Some of you know that my vision is terrible. Not my “vision” vision but my actual eyesight. 

I was told when I was ten that it would get progressively worse until my mid-twenties and then level off; maybe even get better. 

They lied. I’m almost 40 and it’s still getting worse. Granted it’s not getting worse as quickly as it once was. 

Nevertheless yearly eye exams are not a luxury for me. I have to get in to the optometrist or I can’t see. 

I am currently sitting in the chair. 

This is fun. 

What in the world does that say?

I’ve already been run through the battery of pre-testing options. There’s the puff of air. Still not sure what this one is for. Then there’s the “big E” test. Newsflash: I can’t even really see the “E” at this point without my contacts. 

Some tests are new. A retinal photograph has replaced dilation. This is nice as I really never liked stepping out into the mid-day sun after one of these visits looking like an anime character. 

But they got rid of one of my favorite tests. For almost thirty years I’ve been coming to these visits and looking into a giant box at a picture of a farmhouse. Again, the purpose of this test has never been explained to me. I always assumed it had something to do with focus. Then again it could just be a way to calm me down, not that I’ve ever been agitated at the eye doctor. 

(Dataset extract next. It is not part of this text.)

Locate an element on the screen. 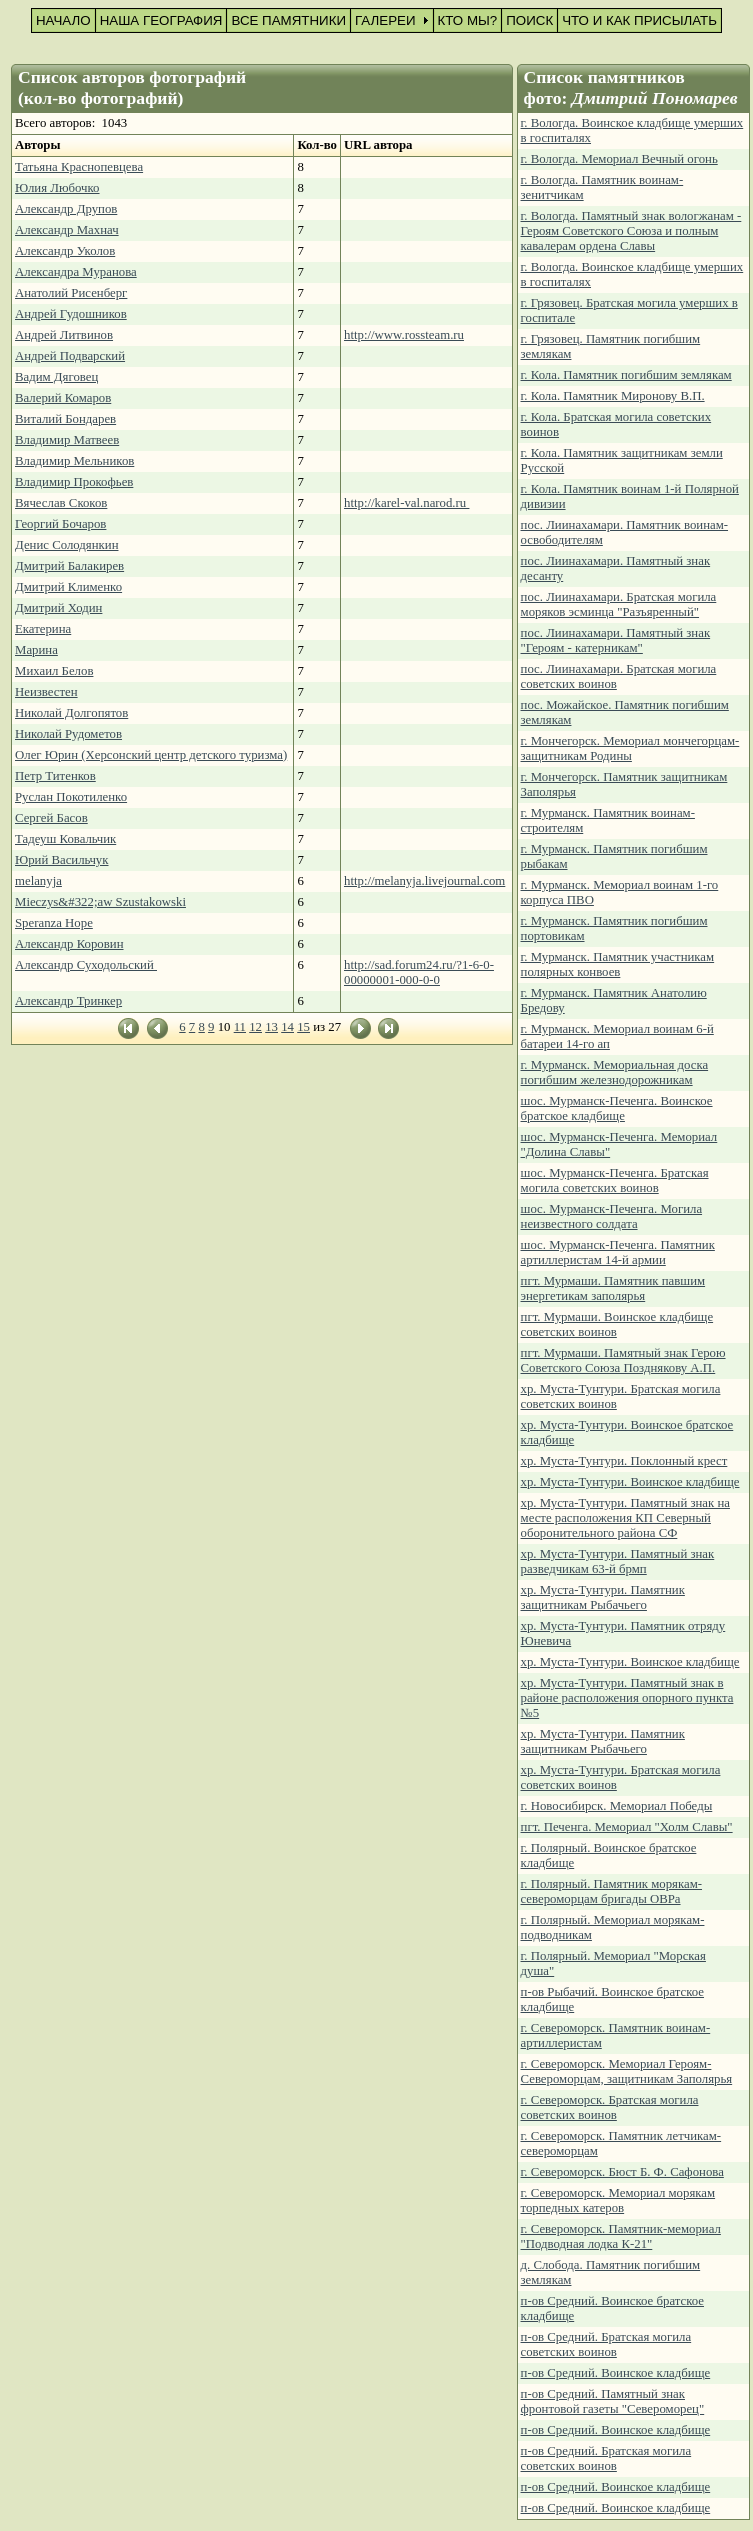  Дмитрий Балакирев is located at coordinates (69, 566).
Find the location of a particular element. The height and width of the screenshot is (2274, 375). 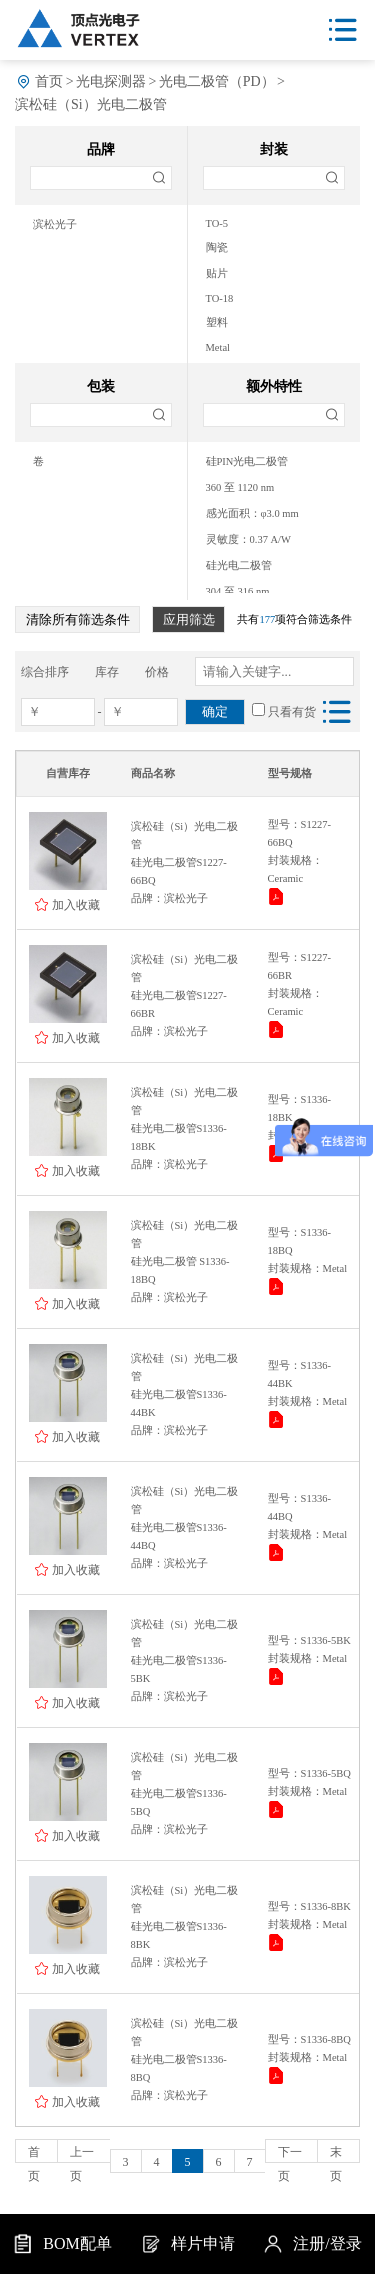 光电二极管（PD） is located at coordinates (217, 81).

This test is so ridiculous.

Truly the farm was a peaceful place. If you’ve ever had this test you know what I’m talking about. It was in a field. I imagine it was in Iowa. There was a lot of corn. I made up a backstory about the farm. It was owned by an elderly couple who’s children had moved away after industrialization had rendered their role in the agri-business field redundant. This couple now wait at home for someone to visit. Once a year I pop into their lives. I feel like such a voyeur. But I think they understand. They’re just happy for the company. Their rotten kids never bring the grandkids – Kip and Karen – around. Brats. 

Where was I?

Oh yes, the farm is gone. All that remains is a hot air balloon and there isn’t enough Valium on earth to get me in that thing.

There’s also the omni-present “better/worse” flipping lens test. Yeah… as I’ve said before, leave the room, doc. I’ll flip it around and find what works. Then I’ll call you back in and you can write it down. 

St. Lucy, patroness of the blind, pray for us!

UPDATE: They just upped my script. -4.25 in both eyes and I get to try daily wears for the first time!